Credo che il Signore proteggerà sia me, sia la mia professione, sia l'ospedale di Chaaria, perché tutto quello che facciamo lo facciamo con cuore puro e con l'unico intento di aiutare gli altri.

Comunque pensateci in buona salute fisica e spirituale, motivati a scegliere sempre chi ha più bisogno e non ha altri a cui rivolgersi. Pregate per me ed io farò lo stesso.


PS: GIUSTIZIA POPOLARE

Politicamente ancora nulla di fatto: non abbiamo un governo perche’ alcuni importanti ministeri sono oggetto di contesa tra i due schieramenti politici.

Non lontano da Chaaria, in un villaggio chiamato Kanyakine, la gente ha deciso che era tempo di agire senza piu’ attendere nulla dalla polizia. Da tempo i piccoli negozietti erano oggetto di violenze, taglieggiamenti e furti da parte di bande di gangsters che colpivano in gruppo. Oggi, durante l’ennesima rapina, la folla ha reagito, e, nel solito modo macabro che e’ commune dalle nostre parti, hanno picchiato i malviventi con pietre fino a tramortirli. Poi li hanno legati tutti insieme con una corda, li hanno cosparsi di kerosene, e li hanno bruciati ancora vivi.

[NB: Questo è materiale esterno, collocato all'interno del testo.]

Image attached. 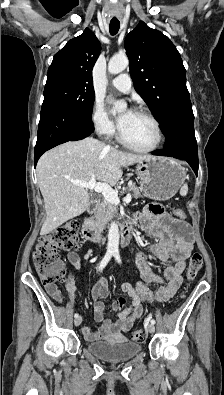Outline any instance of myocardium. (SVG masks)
I'll use <instances>...</instances> for the list:
<instances>
[{"label": "myocardium", "instance_id": "1", "mask_svg": "<svg viewBox=\"0 0 224 395\" xmlns=\"http://www.w3.org/2000/svg\"><path fill=\"white\" fill-rule=\"evenodd\" d=\"M133 112L141 114L143 116H145L146 118H148L154 125L155 130H156V141L153 145L149 146V147H138L135 146L131 143H129L122 135L120 128H118V132H117V140L119 141V143L121 145H123L125 148L135 151V152H139V153H150V152H154L156 151L162 143L163 140V132H162V128L161 125L158 121V119L147 109L144 108H135L133 110Z\"/></svg>", "mask_w": 224, "mask_h": 395}]
</instances>
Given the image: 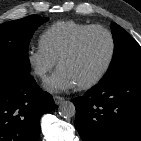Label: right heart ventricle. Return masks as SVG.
<instances>
[{"label":"right heart ventricle","mask_w":141,"mask_h":141,"mask_svg":"<svg viewBox=\"0 0 141 141\" xmlns=\"http://www.w3.org/2000/svg\"><path fill=\"white\" fill-rule=\"evenodd\" d=\"M90 26L73 20L56 22L41 34L39 45L57 61L74 38Z\"/></svg>","instance_id":"obj_1"}]
</instances>
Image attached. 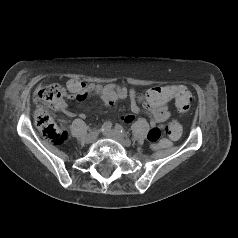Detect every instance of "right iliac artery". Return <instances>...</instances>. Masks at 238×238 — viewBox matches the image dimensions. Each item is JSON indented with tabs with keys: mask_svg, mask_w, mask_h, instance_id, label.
I'll return each instance as SVG.
<instances>
[{
	"mask_svg": "<svg viewBox=\"0 0 238 238\" xmlns=\"http://www.w3.org/2000/svg\"><path fill=\"white\" fill-rule=\"evenodd\" d=\"M112 127V123L110 121H106L103 125H102V131H106V130H110Z\"/></svg>",
	"mask_w": 238,
	"mask_h": 238,
	"instance_id": "1",
	"label": "right iliac artery"
}]
</instances>
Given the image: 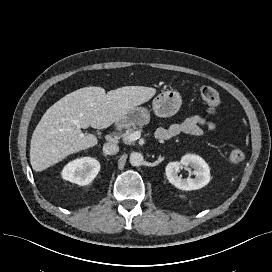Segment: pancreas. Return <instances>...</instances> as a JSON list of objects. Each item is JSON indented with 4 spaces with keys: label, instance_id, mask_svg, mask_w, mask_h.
<instances>
[{
    "label": "pancreas",
    "instance_id": "1",
    "mask_svg": "<svg viewBox=\"0 0 272 272\" xmlns=\"http://www.w3.org/2000/svg\"><path fill=\"white\" fill-rule=\"evenodd\" d=\"M142 127H136V126H127V130L125 131V133L122 134L123 140L127 143H131L132 141H130L129 139H127V137L132 134L133 132H135L136 130L141 131Z\"/></svg>",
    "mask_w": 272,
    "mask_h": 272
}]
</instances>
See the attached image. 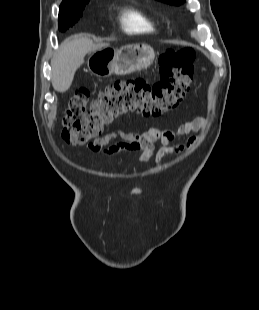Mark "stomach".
I'll list each match as a JSON object with an SVG mask.
<instances>
[{"mask_svg": "<svg viewBox=\"0 0 259 310\" xmlns=\"http://www.w3.org/2000/svg\"><path fill=\"white\" fill-rule=\"evenodd\" d=\"M155 59L153 48L147 44H131L115 50L105 46L92 51L87 65L89 70L99 77L112 74L127 75L149 67Z\"/></svg>", "mask_w": 259, "mask_h": 310, "instance_id": "0dacf381", "label": "stomach"}]
</instances>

A Naivasha invece oggi e’ stato annunciato un altro focolaio di colera con almeno 5 morti secondo le autorita’ sanitarie.

A Chaaria il solito pienone del lunedi’ con operazioni fino a tarda notte… scusate la forma, ma il mio elettroencefalogramma e’ quasi piatto Ciao. Fr Beppe

Fr. Beppe Gaido


1 commento:

Anonimo ha detto...

Non so a chi arriverà questa mail. E' notte e sono stanco. faccio anch'io il medico, per lo più in Italia e talvolta in tanzania, ma in situazioni meno disperate di baba Beppe. Resto comunque ferito quando lui ci racconta queste vicende di incomprensione a quando raccontava, giorni fa, di essere stato furiosamente insultato da gente che aveva dovito sopportare un'attesa un po' troppo lunga mentre lui cercava di rianimare un neonato. Baba Beppe, come fai a sopportare oltre alla fatica ed alla stanchezza simili umiliazioni? Personalmente credo che non ci riuscirei e scapperei. Come possiamo, come posso esprimerti tutta la mia ammirazione, il mio affetto e la mia solidarietà? Mungu akibariki, baba, anche se non ti conosco e probabilemtne mai ci incontreremo, sappi che mi stai insegnando molto.
Ninakutakia heri.
Ugodoc


Chaaria è un sogno da realizzare giorno per giorno.

Un luogo in cui vorrei che tutti i poveri e gli ammalati venissero accolti e curati.

Vorrei poter fare di più per questa gente, che non ha nulla e soffre per malattie facilmente curabili, se solo ci fossero i mezzi.

Vorrei smetterla di dire “vai altrove, perché non possiamo curarti”.

Anche perché andare altrove, qui, vuol dire aggiungere altra fatica, altro sudore, altro dolore, per uomini, donne e bambini che hanno già camminato per giorni interi.

E poi, andare dove?

Gli ospedali pubblici hanno poche medicine, quelli privati sono troppo costosi.

Ecco perché penso, ostinatamente, che il nostro ospedale sia un segno di speranza per questa gente. Non ci sarà tutto, ma facciamo il possibile. Anzi, l’impossibile.

Quello che mi muove, che ci muove, è la carità verso l’altro, verso tutti. Nessuno escluso.

Gesù ci ha detto di essere presenti nel più piccolo e nel più diseredato.

Questo è quello che facciamo, ogni giorno.